Olivia Wilde Covers Angeleno Magazine February 2020

Olivia Wilde Covers Angeleno Magazine February 2020

Olivia Wilde glams up the February 2020 issue of Angeleno Magazine. The beautiful 27-year-old ‘Cowboys & Aliens’ actress sits down for a chat with the magazine and dishes on a wide range of topics including her parents, the parties they used to throw, finding her creative self, but also politics and how she campaigned on Obama’s behalf.

Speaking about her parents, two Washington journalists who have covered national and international politics and policy since the 1980s, Olivia says that, “My parents are incredible. They’re passionate about truth-seeking, striving for justice; they’re part of the original crew of investigative journalists.” Still, the actress confesses that her parents definitely knew how to throw a party. “I still can so easily recall the sounds of conversation, laughter and glasses from the 20 people seated around their dinner table,” Wilde told the magazine.

On the people attending these parties, Olivia admits that, “there was never any fame-whoring. Nobody was ever introduced to me and my sister as a ‘success,’ or as famous; we were told what they had done, what they’re doing, what’s unique about them.”

On finding her creative side, Wilde recalls that, “I lived in my head, I had a very active imagination, I could play alone in my room for hours and see whole movies in my head. This blurring of the line between reality and fantasy is something I think all kids have, and I was very lucky because my parents encouraged it. They really let me embrace the idiosyncratic, to carve out my own identity based on my own interests.”
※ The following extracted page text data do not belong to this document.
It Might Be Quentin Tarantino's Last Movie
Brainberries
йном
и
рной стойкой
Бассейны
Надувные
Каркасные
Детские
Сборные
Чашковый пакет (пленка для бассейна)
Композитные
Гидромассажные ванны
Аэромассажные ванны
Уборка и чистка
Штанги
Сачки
Olivia Wilde Covers Angeleno Magazine February 2020

Olivia Wilde Covers Angeleno Magazine February 2020

Olivia confesses that when it comes to acting, her parents’ encouragement was broad-based. “They never would have allowed me to be a child actress, but they took my passion seriously and expected me to be serious about it. To work hard, to study the greats,” the actress says. After the eighth grade Olivia transferred to Phillips Academy in Andover, Mass., for high school. She admits that she was particularly attracted to the prep school’s theater department. “There was a main stage, two black box spaces, studio theaters, playwriting classes, student producing—incredible,” the actress told Angeleno.

Wilde also remembers the time she appeared as Gwendolen in The Importance of Being Earnest, when Olivia Cockburn became Olivia Wilde, a stage name homage to the piece’s playwright. “It was the first time I felt I owned the stage. It was wonderful,” she says.
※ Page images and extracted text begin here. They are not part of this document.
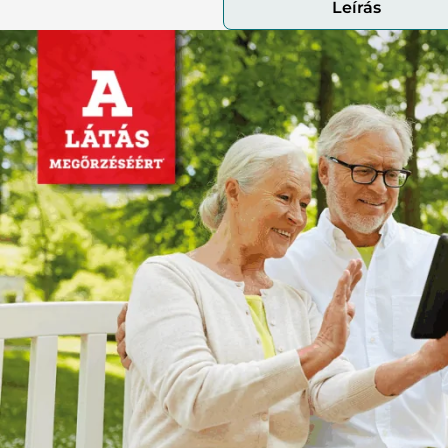
Leírás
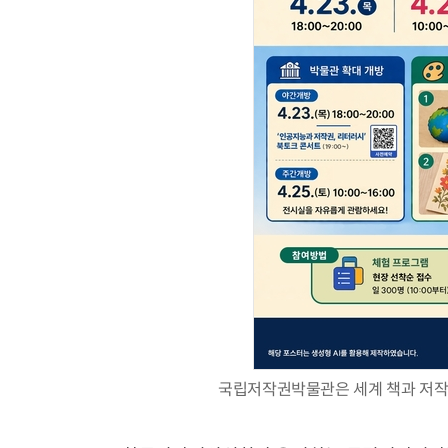
국립저작권박물관은 세계 책과 저작권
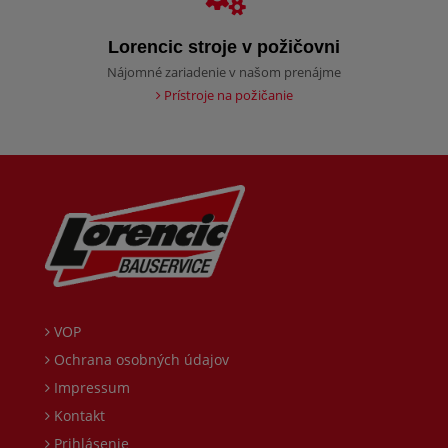
Lorencic stroje v požičovni
Nájomné zariadenie v našom prenájme
Prístroje na požičanie
VOP
Ochrana osobných údajov
Impressum
Kontakt
Prihlásenie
On auditioning, the actress told the magazine that, “After seeing the thousands of headshots at Mali’s, I was under no illusions. I really thought I’d be a character actress, a theater actress — I never thought my looks were right to be an ingénue and I was fine with that. Even so, I wanted the experience of auditioning.” As on accepting smaller roles, she says that, “Some people think I’m stupid for taking so many supporting and smaller roles, but I love it. It reminds me of being in a company of actors, where you might be playing Lady Macbeth in one play and a nameless girl in another; you learn so much.”
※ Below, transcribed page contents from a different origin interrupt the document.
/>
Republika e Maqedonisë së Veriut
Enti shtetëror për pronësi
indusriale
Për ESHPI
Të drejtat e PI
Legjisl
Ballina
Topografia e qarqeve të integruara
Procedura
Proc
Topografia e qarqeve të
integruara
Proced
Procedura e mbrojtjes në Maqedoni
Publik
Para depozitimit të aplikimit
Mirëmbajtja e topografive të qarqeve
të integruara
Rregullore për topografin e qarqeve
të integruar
Nevertheless, acting is not Olivia’s main interest. Politics, political activism and humanitarian work play important roles in her life. On campaigning for Obama, she explains that, “I really believed in him as a candidate, and got to know my country. I hadn’t been in the Midwest before, nor really in the South. I went door-to-door and it was great.” Asked whether she still supports him, the actress admits that, “It’s much harder to run on the concepts of hope and change. Student loans, banking reform? People want specifics now and they deserve them. I’m an advocate of youth participation in politics, and I hope there will be a swell of participation again, but I hope it’s based on actual knowledge of policy.”